● **DATA EXTRACTS**
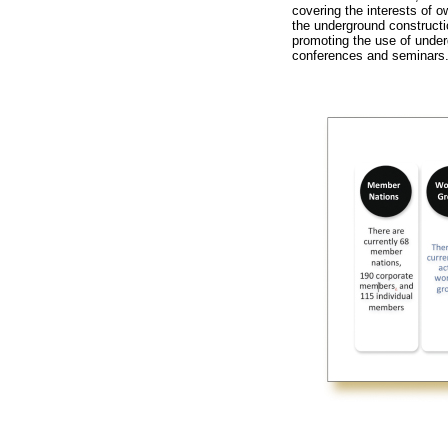
covering the interests of o
the underground constructi
promoting the use of under
conferences and seminars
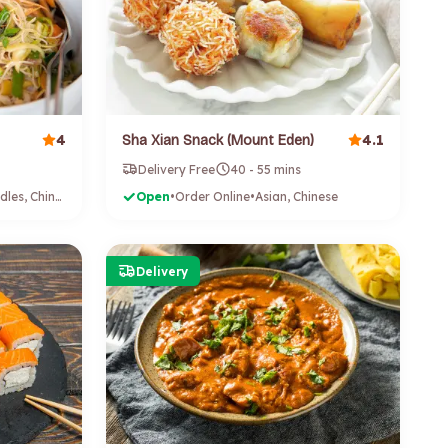
4
4.1
Sha Xian Snack (Mount Eden)
Delivery Free
40 - 55 mins
Asian, Noodles, Chinese
Open
•
Order Online
•
Asian, Chinese
Delivery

● **TASK DIRECTIONS**
Pull each line containing "Asian" from the records.

● **OUTPUT OF THE TASK**
Asian, Noodles, Chinese
Asian, Chinese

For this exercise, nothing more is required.